“See the good turn you did me.”
While the two were cooking supper, the old Sergeant came up.
“If you don’t obey orders next time,” he said to Crittenden, sternly, for Abe was present, “I’ll report you to the Captain.” Crittenden had declined to take shelter during the fight—it was a racial inheritance that both the North and the South learned to correct in the old war.
“That’s right, Governor,” said Abe.
“The Colonel himself wanted to know what damn fool that was standing out in the road. He meant you.”
“All right, Sergeant,” Crittenden said.
When he came in from guard duty, late that night, he learned that Basil was safe. He lay down with a grateful heart, and his thoughts, like the thoughts of every man in that tropical forest, took flight for home. Life was getting very simple now for him—death, too, and duty. Already he was beginning to wonder at his old self and, with a shock, it came to him that there were but three women in the world to him—Phyllis and his mother—and Judith. He thought of the night of the parting, and it flashed for the first time upon him that Judith might have taken the shame that he felt reddening his face as shame for her, and not for himself: and a pain shot through him so keen that he groaned aloud.
Above him was a clear sky, a quarter moon, an enveloping mist of stars, and the very peace of heaven. But there was little sleep—and that battle-haunted—for any: and for him none at all.
* * * * *
And none at all during that night of agony for Judith, nor Phyllis, nor the mother at Canewood, though there was a reaction of joy, next morning, when the name of neither Crittenden was among the wounded or the dead.

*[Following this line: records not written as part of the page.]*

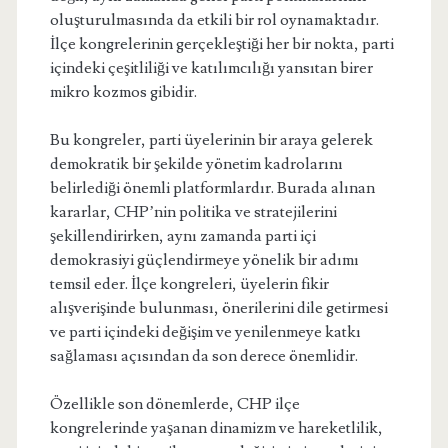
oluşturulmasında da etkili bir rol oynamaktadır.
İlçe kongrelerinin gerçekleştiği her bir nokta, parti
içindeki çeşitliliği ve katılımcılığı yansıtan birer
mikro kozmos gibidir.
Bu kongreler, parti üyelerinin bir araya gelerek
demokratik bir şekilde yönetim kadrolarını
belirlediği önemli platformlardır. Burada alınan
kararlar, CHP’nin politika ve stratejilerini
şekillendirirken, aynı zamanda parti içi
demokrasiyi güçlendirmeye yönelik bir adımı
temsil eder. İlçe kongreleri, üyelerin fikir
alışverişinde bulunması, önerilerini dile getirmesi
ve parti içindeki değişim ve yenilenmeye katkı
sağlaması açısından da son derece önemlidir.
Özellikle son dönemlerde, CHP ilçe
kongrelerinde yaşanan dinamizm ve hareketlilik,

Nothing had been heard, so far, of the elder brother but, as they sat in the porch, a negro boy brought the town paper, and Mrs. Crittenden found a paragraph about a soldier springing into the sea in full uniform at Siboney to rescue a drowning comrade, who had fallen into the surf while trying to land, and had been sunk to the bottom by his arms and ammunition. And the rescuer’s name was Crittenden. The writer went on to tell who he was, and how he had given up his commission to a younger brother and had gone as a private in the regular army—how he had been offered another after he reached Cuba, and had declined that, too—having entered with his comrades, he would stay with them to the end. Whereat the mother’s face burned with a proud fire, as did Phyllis’s, when Mrs. Crittenden read on about this Crittenden’s young brother, who, while waiting for his commission, had gone as a Rough Rider, and who, after gallant conduct during the first fight, had taken his place on General Carter’s staff. Phyllis clapped her hands, softly, with a long sigh of pride—and relief.
“I can eat strawberries, now.” And she blushed again. Phyllis had been living on bacon and corn-bread, she confessed shamefacedly, because Trooper Basil was living on bacon and hardtack—little dreaming that the food she forced upon herself in this sacrificial way was being swallowed by that hearty youngster with a relish that he would not have known at home for fried chicken and hot rolls.